Give a faithful, exact copy of all entries, minus the images.
============
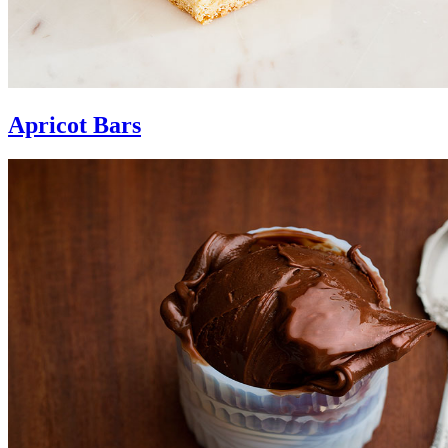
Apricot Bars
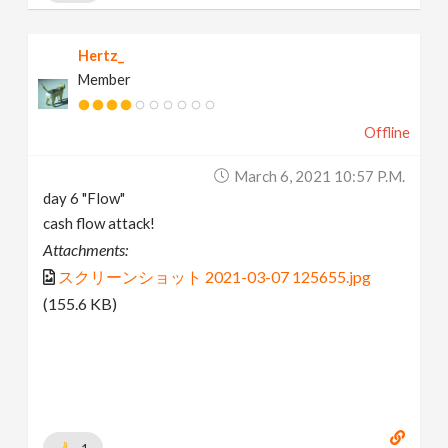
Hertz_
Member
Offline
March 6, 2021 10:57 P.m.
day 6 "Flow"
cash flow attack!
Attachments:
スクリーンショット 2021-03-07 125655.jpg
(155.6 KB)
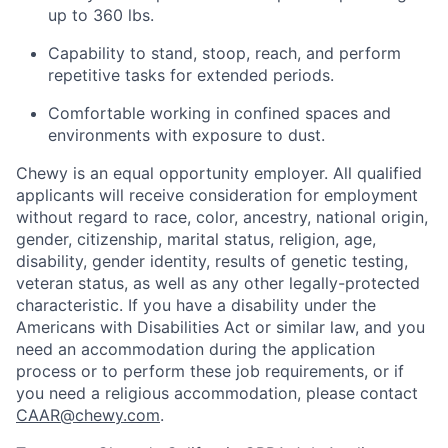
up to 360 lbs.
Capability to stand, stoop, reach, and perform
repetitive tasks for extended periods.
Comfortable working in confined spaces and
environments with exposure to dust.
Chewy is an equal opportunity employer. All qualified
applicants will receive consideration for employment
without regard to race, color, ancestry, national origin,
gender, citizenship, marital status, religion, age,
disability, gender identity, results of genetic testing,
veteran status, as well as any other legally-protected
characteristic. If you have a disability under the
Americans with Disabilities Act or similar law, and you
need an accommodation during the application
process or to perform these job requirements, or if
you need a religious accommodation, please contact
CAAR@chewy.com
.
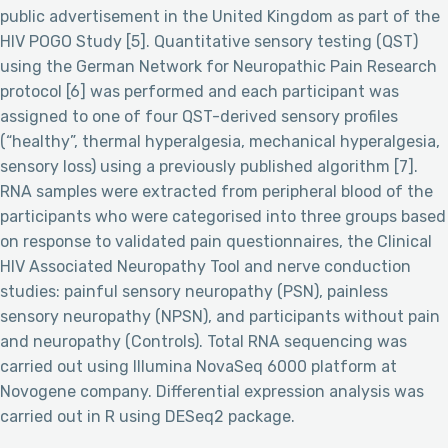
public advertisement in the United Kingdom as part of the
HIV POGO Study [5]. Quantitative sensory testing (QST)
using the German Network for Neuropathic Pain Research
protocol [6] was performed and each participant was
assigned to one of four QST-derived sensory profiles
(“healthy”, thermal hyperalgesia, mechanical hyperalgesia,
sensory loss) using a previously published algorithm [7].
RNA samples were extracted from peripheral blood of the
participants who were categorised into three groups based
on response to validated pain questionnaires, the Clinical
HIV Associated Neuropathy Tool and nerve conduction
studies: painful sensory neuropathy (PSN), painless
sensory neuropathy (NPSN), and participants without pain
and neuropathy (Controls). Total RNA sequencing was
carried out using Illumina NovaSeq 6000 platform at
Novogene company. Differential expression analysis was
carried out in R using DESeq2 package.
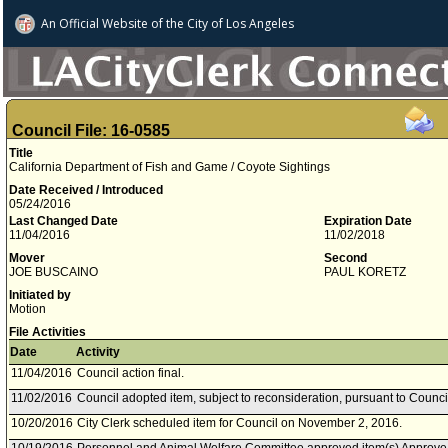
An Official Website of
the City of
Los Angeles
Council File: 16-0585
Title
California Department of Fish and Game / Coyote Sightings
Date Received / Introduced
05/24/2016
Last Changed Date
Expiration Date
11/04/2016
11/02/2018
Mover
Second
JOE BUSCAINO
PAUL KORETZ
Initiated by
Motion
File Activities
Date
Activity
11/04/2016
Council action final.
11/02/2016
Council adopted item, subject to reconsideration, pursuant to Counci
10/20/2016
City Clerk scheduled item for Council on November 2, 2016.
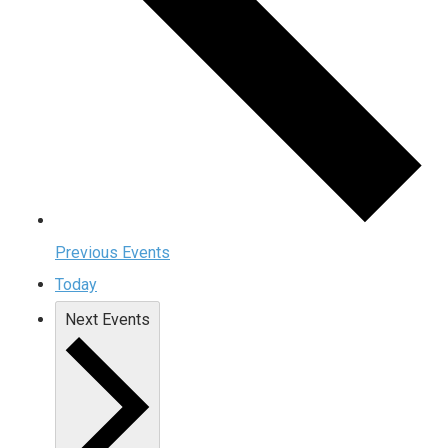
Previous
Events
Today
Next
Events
============
▶ **ANSWER SPACE**:
Apricot Bars
Hertz_
Member
Offline
March 6, 2021 10:57 P.m.
day 6 "Flow"
cash flow attack!
Attachments:
スクリーンショット 2021-03-07 125655.jpg
(155.6 KB)
up to 360 lbs.
Capability to stand, stoop, reach, and perform
repetitive tasks for extended periods.
Comfortable working in confined spaces and
environments with exposure to dust.
Chewy is an equal opportunity employer. All qualified
applicants will receive consideration for employment
without regard to race, color, ancestry, national origin,
gender, citizenship, marital status, religion, age,
disability, gender identity, results of genetic testing,
veteran status, as well as any other legally-protected
characteristic. If you have a disability under the
Americans with Disabilities Act or similar law, and you
need an accommodation during the application
process or to perform these job requirements, or if
you need a religious accommodation, please contact
CAAR@chewy.com
.
public advertisement in the United Kingdom as part of the
HIV POGO Study [5]. Quantitative sensory testing (QST)
using the German Network for Neuropathic Pain Research
protocol [6] was performed and each participant was
assigned to one of four QST-derived sensory profiles
(“healthy”, thermal hyperalgesia, mechanical hyperalgesia,
sensory loss) using a previously published algorithm [7].
RNA samples were extracted from peripheral blood of the
participants who were categorised into three groups based
on response to validated pain questionnaires, the Clinical
HIV Associated Neuropathy Tool and nerve conduction
studies: painful sensory neuropathy (PSN), painless
sensory neuropathy (NPSN), and participants without pain
and neuropathy (Controls). Total RNA sequencing was
carried out using Illumina NovaSeq 6000 platform at
Novogene company. Differential expression analysis was
carried out in R using DESeq2 package.
An Official Website of
the City of
Los Angeles
Council File: 16-0585
Title
California Department of Fish and Game / Coyote Sightings
Date Received / Introduced
05/24/2016
Last Changed Date
Expiration Date
11/04/2016
11/02/2018
Mover
Second
JOE BUSCAINO
PAUL KORETZ
Initiated by
Motion
File Activities
Date
Activity
11/04/2016
Council action final.
11/02/2016
Council adopted item, subject to reconsideration, pursuant to Counci
10/20/2016
City Clerk scheduled item for Council on November 2, 2016.
Previous
Events
Today
Next
Events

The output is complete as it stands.